What We Do

What We Do

CTIIC integrates cyber threat intelligence, builds innovative partnerships and capabilities, unifies cyber collection, and aligns cyber funding to national priorities.


  • Integrate Cyber Threat Intelligence

    CTIIC integrates IC and commercial cyber intelligence to inform a variety of audiences from senior policy makers to network defenders.
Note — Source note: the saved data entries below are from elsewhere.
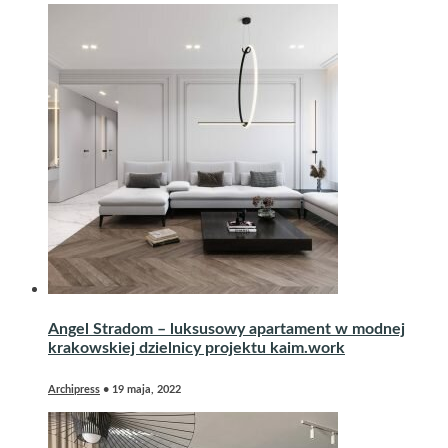
Angel Stradom – luksusowy apartament w modnej
krakowskiej dzielnicy projektu kaim.work
Archipress
•
19 maja, 2022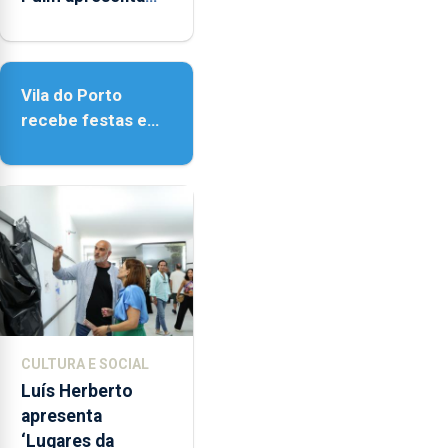
as
obras na Biblioteca
18h00.
de Vila do Porto
Vila do Porto
recebe festas em
honra de Nossa
Senhora da
Assunção
CULTURA E SOCIAL
Luís Herberto
apresenta
‘Lugares da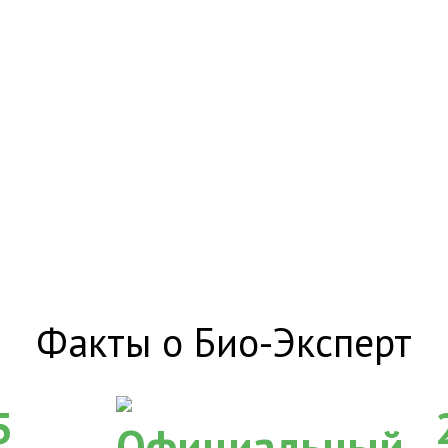
Факты о Био-Эксперт
5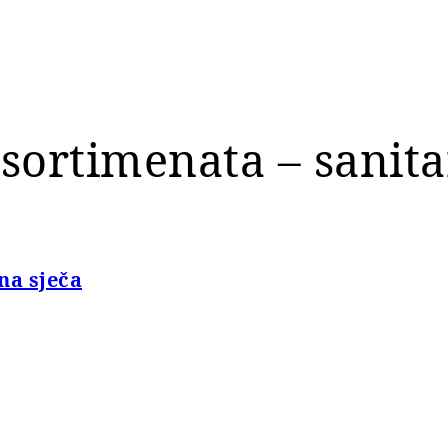
 sortimenata – sanita
na sječa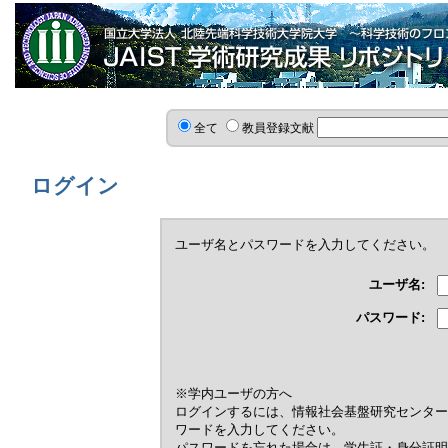
全て
教員登録文献
ログイン
ユーザ名とパスワードを入力してください。
ユーザ名:
パスワード:
※学内ユーザの方へ
ログインするには、情報社会基盤研究センター
ワードを入力してください。
パスワードを忘れた場合は，学生証・身分証明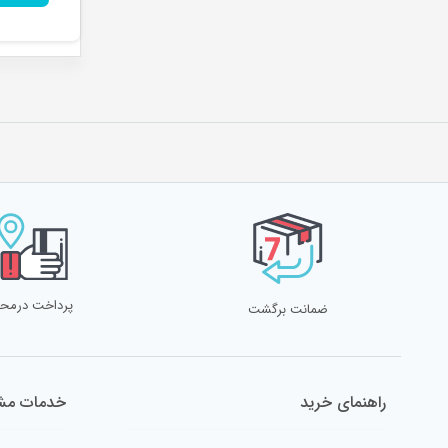
پرداخت درمح
ضمانت برگشت
راهنمای خرید
خدمات مشت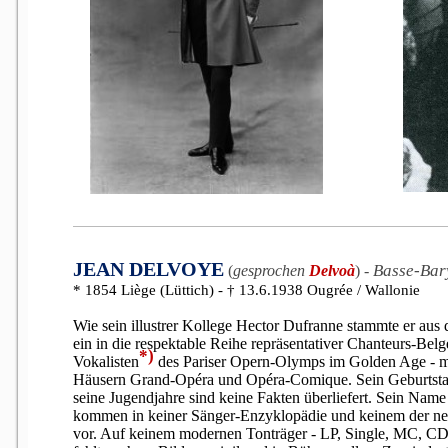
JEAN DELVOYE
Basse-Bar
(
gesprochen
Delvoà
)
-
* 1854 Liège (Lüttich) - † 13.6.1938 Ougrée / Wallonie
Wie sein illustrer Kollege Hector Dufranne stammte er aus 
ein in die respektable Reihe repräsentativer Chanteurs-Bel
*)
Vokalisten
des Pariser Opern-Olymps im Golden Age - m
Häusern Grand-Opéra und Opéra-Comique. Sein Geburtstag
seine Jugendjahre sind keine Fakten überliefert. Sein Name
kommen in keiner Sänger-Enzyklopädie und keinem der 
vor. Auf keinem modernen Tonträger - LP, Single, MC, CD,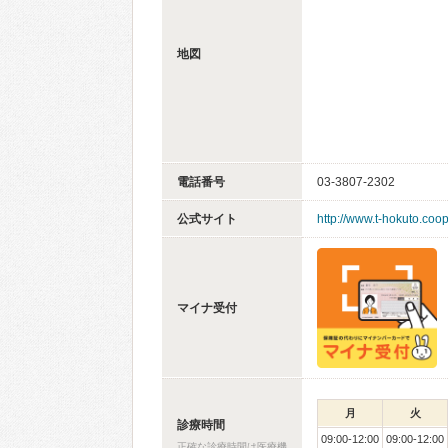
地図
電話番号
03-3807-2302
公式サイト
http://www.t-hokuto.coop/
マイナ受付
月
火
診療時間
09:00-12:00
09:00-12:00
正確な診療時間は医療機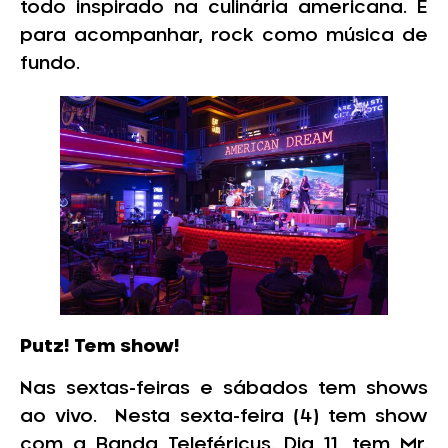
todo inspirado na culinária americana. E
para acompanhar, rock como música de
fundo.
Putz! Tem show!
Nas sextas-feiras e sábados tem shows
ao vivo. Nesta sexta-feira (4) tem show
com a Banda Teleféricus. Dia 11, tem Mr.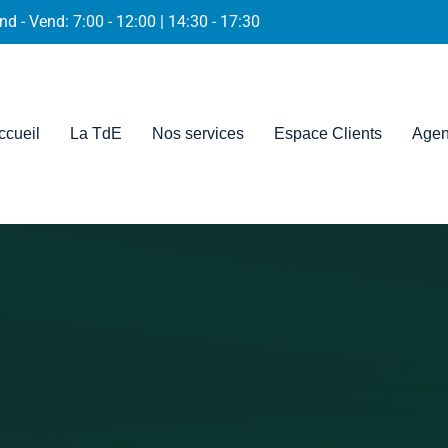
nd - Vend: 7:00 - 12:00 | 14:30 - 17:30
ccueil
La TdE
Nos services
Espace Clients
Agen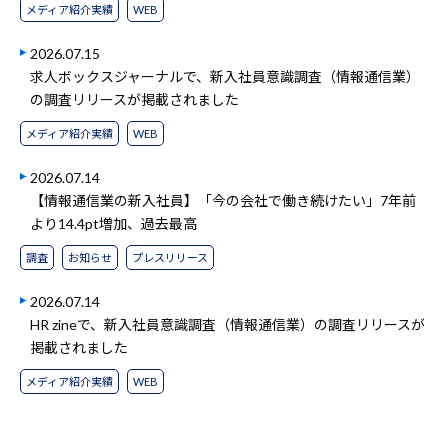
メディア紹介実績
WEB
2026.07.15
求人ボックスジャーナルで、新入社員意識調査（情報通信業）
の調査リリースが掲載されました
メディア紹介実績
WEB
2026.07.14
【情報通信業の新入社員】「今の会社で働き続けたい」7年前
より14.4pt増加、過去最高
調査
お知らせ
プレスリリース
2026.07.14
HR zineで、新入社員意識調査（情報通信業）の調査リリースが
掲載されました
メディア紹介実績
WEB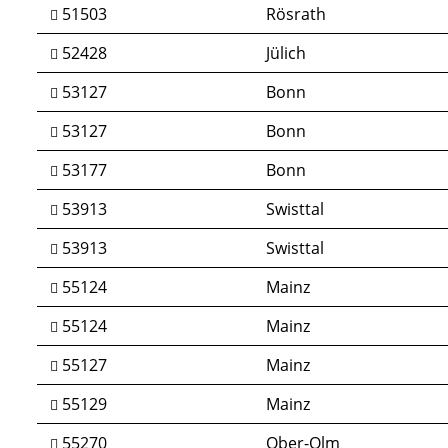
51503
Rösrath
52428
Jülich
53127
Bonn
53127
Bonn
53177
Bonn
53913
Swisttal
53913
Swisttal
55124
Mainz
55124
Mainz
55127
Mainz
55129
Mainz
55270
Ober-Olm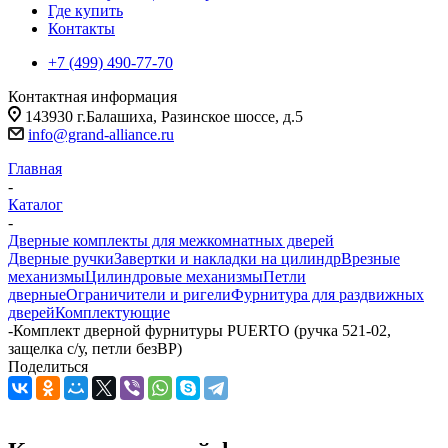
Где купить
Контакты
+7 (499) 490-77-70
Контактная информация
143930 г.Балашиха, Разинское шоссе, д.5
info@grand-alliance.ru
Главная
-
Каталог
-
Дверные комплекты для межкомнатных дверей
Дверные ручки
Завертки и накладки на цилиндр
Врезные
механизмы
Цилиндровые механизмы
Петли
дверные
Ограничители и ригели
Фурнитура для раздвижных
дверей
Комплектующие
-
Комплект дверной фурнитуры PUERTO (ручка 521-02,
защелка с/у, петли безВР)
Поделиться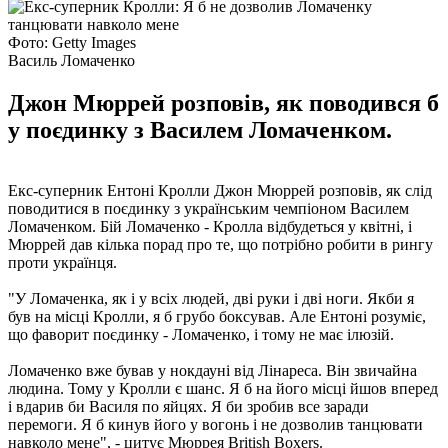
Фото: Getty Images
Василь Ломаченко
Джон Мюррей розповів, як поводився б
у поєдинку з Василем Ломаченком.
Екс-суперник Ентоні Кролли Джон Мюррей розповів, як слід
поводитися в поєдинку з українським чемпіоном Василем
Ломаченком. Бій Ломаченко - Кролла відбудеться у квітні, і
Мюррей дав кілька порад про те, що потрібно робити в рингу
проти українця.
"У Ломаченка, як і у всіх людей, дві руки і дві ноги. Якби я
був на місці Кролли, я б грубо боксував. Але Ентоні розуміє,
що фаворит поєдинку - Ломаченко, і тому не має ілюзій.
Ломаченко вже бував у нокдауні від Лінареса. Він звичайна
людина. Тому у Кролли є шанс. Я б на його місці йшов вперед
і вдарив би Василя по яйцях. Я би зробив все заради
перемоги. Я б кинув його у вогонь і не дозволив танцювати
навколо мене", - цитує Мюррея British Boxers.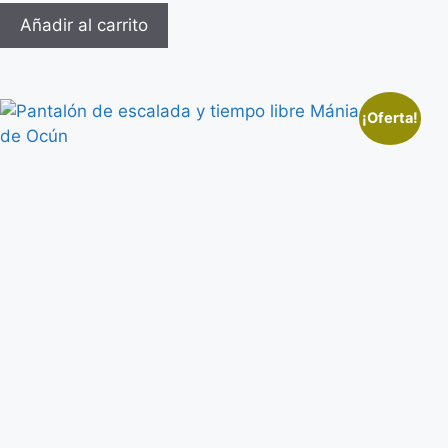
Añadir al carrito
¡Oferta!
CTIIC also leads the IC’s intelligence support to government incident response efforts.


  • Build Innovative Partnerships and Capabilities

    CTIIC engages in partnerships across the IC and USG, and with foreign, and industry partners to increase visibility into cyber threats, support enhanced processing and sharing of cyber intelligence, incubate new cyber capabilities, and further the development of the IC’s cyber workforce.


  • Guide IC Investment and Strategic Priorities

    CTIIC collaborates with IC elements to identify opportunities to integrate cyber collection, data exploitation, and analysis across the IC and to align funding to national priorities.


Presidential Policy Directive (PPD) 41 on Cyber Incident Coordination designates CTIIC as one of three Federal lead agencies (with DHS and FBI) responsible for the coordination response to a significant cyber incident. CTIIC is designated in PPD 41 as the Federal lead agency for intelligence support and related activities for significant cyber incidents.


CTIIC’s National Intelligence Manager for Cyber implements the integrated mission management responsibilities in Intelligence Community Directive 900.